Par Myriam BEN SALEM-MISSAOUI

Quand la guerre éclate dans une région comme le Golfe persique, les conséquences sont multiples et affectent tous les pays, notamment  les pays non-producteurs comme la Tunisie. A quel degré l’économie tunisienne peut souffrir de la fermeture du détroit d’Hormuz, l’un des principaux passages maritimes des pétroliers dans le monde ? 

Qui dit détroit d’Hormuz, dit 20% du trafic pétrolier mondial. Alors, quand ce nœud maritime stratégique est fermé, c’est le prix de l’or noir qui monte en flèche affectant au passage les économies des pays, notamment l’économie tunisienne et derrière toute l’industrie.   

En effet, un responsable iranien a menacé lundi dernier de "brûler" tout navire qui tente de franchir le détroit d'Ormuz. Pour rappel, Téhéran a fermé ce passage stratégique dès le début des hostilités, handicapant fortement le commerce mondial, notamment de pétrole. 

Du coup, le Brent, référence internationale de l’or noir, avait déjà progressivement intégré une prime de risque géopolitique pour s’afficher à 72 dollars vendredi dernier, avant de grimer à 82 dollars lundi dernier loin des 61 dollars du début d’année. Quelles sont conséquences, alors, sur notre économie nationale ? 

Selon l’expert en économie et en fiances, Mohamed Salah Jennadi : « Fixé dans la loi de finances 2026 à une moyenne annuelle de 69,3 dollars, une augmentation d’un dollar du prix du baril de pétrole peut coûter 164 millions de dollars en terme de compensation. Vu alors la conjoncture actuelle jugée très difficile, la pression sur les dépenses publiques sera conséquente et affectera certainement les prix à la consommation.
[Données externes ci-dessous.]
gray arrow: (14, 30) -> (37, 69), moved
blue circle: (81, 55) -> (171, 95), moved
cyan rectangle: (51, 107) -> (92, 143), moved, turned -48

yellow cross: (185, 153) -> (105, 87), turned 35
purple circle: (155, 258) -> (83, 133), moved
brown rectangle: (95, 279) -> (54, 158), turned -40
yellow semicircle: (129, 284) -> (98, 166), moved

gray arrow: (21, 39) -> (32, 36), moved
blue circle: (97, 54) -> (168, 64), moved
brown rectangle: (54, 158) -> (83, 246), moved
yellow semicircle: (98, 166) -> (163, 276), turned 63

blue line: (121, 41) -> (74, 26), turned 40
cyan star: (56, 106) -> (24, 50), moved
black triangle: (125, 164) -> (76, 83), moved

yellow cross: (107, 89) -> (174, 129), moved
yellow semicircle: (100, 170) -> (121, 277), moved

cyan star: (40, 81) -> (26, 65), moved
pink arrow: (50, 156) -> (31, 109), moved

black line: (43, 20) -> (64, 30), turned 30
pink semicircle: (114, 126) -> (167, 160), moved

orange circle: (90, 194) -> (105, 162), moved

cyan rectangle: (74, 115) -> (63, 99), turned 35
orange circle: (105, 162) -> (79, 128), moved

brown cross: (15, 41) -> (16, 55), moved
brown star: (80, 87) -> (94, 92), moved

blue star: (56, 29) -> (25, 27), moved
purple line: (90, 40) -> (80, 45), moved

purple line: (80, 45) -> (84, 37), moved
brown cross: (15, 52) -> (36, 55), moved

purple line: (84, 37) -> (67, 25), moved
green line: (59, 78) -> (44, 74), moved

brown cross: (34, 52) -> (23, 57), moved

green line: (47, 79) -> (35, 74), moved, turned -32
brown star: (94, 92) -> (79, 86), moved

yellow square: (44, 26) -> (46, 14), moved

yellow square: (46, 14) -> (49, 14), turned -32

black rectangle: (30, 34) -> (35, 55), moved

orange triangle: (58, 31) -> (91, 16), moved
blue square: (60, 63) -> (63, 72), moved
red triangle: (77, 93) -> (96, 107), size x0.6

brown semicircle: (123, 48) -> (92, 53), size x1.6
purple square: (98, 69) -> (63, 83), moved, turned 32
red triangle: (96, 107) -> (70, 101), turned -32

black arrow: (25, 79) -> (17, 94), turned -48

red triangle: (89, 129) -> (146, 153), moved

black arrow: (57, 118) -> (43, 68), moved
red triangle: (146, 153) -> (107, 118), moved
Donc, on doit s’attendre à la hausse du taux d’inflation et avec la dégradation du pouvoir d’achat ». L’autre impact prévu par notre expert porte sur la facture énergétique, « La Tunisie importe 72% de ses besoins énergétiques et accuse un déficit estimé à 6,41 MD TND.

Cette hausse, enregistrée au niveau des prix du pétrole, est de nature à aggraver ce déficit, ce qui constitue un risque pour les équilibres budgétaires». Que compte faire le gouvernement pour faire face à ces imprévus ?

Amortir et diversifier…

Si certains pays peuvent compter sur leurs réserves stratégiques pour amortir les effets de cette crise, la Tunisie est appelée à prendre des mesures d’urgence, « Amortir, oui, mais il faut agir vite afin d’éviter un impact financier lourd de conséquences », estime l’expert en économie et en finances, Mohamed Salah Jennadi.
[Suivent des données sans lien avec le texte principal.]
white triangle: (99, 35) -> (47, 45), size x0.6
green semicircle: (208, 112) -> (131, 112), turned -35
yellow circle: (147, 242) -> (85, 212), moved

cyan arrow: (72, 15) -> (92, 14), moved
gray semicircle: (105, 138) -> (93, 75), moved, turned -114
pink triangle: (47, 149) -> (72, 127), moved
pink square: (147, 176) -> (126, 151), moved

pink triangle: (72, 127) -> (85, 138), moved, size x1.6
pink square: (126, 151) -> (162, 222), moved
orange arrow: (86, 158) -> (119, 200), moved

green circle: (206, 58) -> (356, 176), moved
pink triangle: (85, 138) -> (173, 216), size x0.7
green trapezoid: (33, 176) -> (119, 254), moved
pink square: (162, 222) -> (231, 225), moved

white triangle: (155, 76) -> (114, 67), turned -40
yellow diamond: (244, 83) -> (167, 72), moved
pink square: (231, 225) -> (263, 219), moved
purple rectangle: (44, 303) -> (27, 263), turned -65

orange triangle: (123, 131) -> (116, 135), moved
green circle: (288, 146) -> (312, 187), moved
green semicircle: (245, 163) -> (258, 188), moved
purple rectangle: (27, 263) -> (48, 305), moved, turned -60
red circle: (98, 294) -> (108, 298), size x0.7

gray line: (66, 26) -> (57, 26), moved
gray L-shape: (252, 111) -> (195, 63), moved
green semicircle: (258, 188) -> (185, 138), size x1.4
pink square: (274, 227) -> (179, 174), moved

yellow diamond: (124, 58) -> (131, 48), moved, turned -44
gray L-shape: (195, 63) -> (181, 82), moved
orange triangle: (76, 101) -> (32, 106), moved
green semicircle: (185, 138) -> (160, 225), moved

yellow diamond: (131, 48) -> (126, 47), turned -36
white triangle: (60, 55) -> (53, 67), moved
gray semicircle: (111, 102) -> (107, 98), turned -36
Et d’ajouter : « La Tunisie, confrontée à un déficit énergétique structurel dépassant 72% fin 2025, mise sur la transition énergétique comme réserve stratégique. La stratégie nationale vise 35% d'énergies renouvelables (solaire/éolien) dans le mix électrique d'ici 2030 et 50% d'ici 2035, avec une réduction de 30% de la consommation d'énergie primaire ». 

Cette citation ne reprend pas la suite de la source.